(Stored data entries)
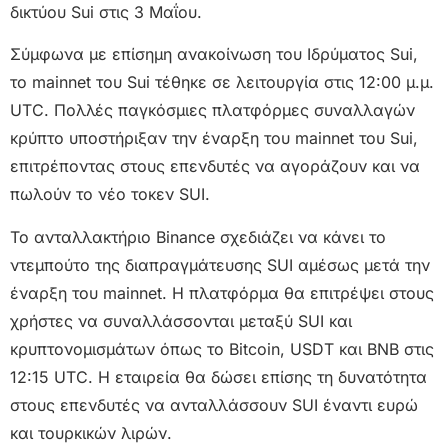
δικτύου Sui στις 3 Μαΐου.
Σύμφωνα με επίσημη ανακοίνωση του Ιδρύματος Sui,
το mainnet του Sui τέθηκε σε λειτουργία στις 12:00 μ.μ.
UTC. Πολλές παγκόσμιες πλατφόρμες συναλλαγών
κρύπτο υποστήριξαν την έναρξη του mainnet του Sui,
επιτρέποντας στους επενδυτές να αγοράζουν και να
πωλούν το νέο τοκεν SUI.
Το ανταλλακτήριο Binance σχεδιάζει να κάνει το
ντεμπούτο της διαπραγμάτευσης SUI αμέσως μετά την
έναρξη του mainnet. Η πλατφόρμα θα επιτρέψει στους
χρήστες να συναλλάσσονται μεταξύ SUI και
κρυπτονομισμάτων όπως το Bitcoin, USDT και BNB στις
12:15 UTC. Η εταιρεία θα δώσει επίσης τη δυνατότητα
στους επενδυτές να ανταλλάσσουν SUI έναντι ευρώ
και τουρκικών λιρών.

--- WHAT YOU WILL DO ---
Type out the data above again exactly as written, minus the images.

--- TASK ANSWER ---
δικτύου Sui στις 3 Μαΐου.
Σύμφωνα με επίσημη ανακοίνωση του Ιδρύματος Sui,
το mainnet του Sui τέθηκε σε λειτουργία στις 12:00 μ.μ.
UTC. Πολλές παγκόσμιες πλατφόρμες συναλλαγών
κρύπτο υποστήριξαν την έναρξη του mainnet του Sui,
επιτρέποντας στους επενδυτές να αγοράζουν και να
πωλούν το νέο τοκεν SUI.
Το ανταλλακτήριο Binance σχεδιάζει να κάνει το
ντεμπούτο της διαπραγμάτευσης SUI αμέσως μετά την
έναρξη του mainnet. Η πλατφόρμα θα επιτρέψει στους
χρήστες να συναλλάσσονται μεταξύ SUI και
κρυπτονομισμάτων όπως το Bitcoin, USDT και BNB στις
12:15 UTC. Η εταιρεία θα δώσει επίσης τη δυνατότητα
στους επενδυτές να ανταλλάσσουν SUI έναντι ευρώ
και τουρκικών λιρών.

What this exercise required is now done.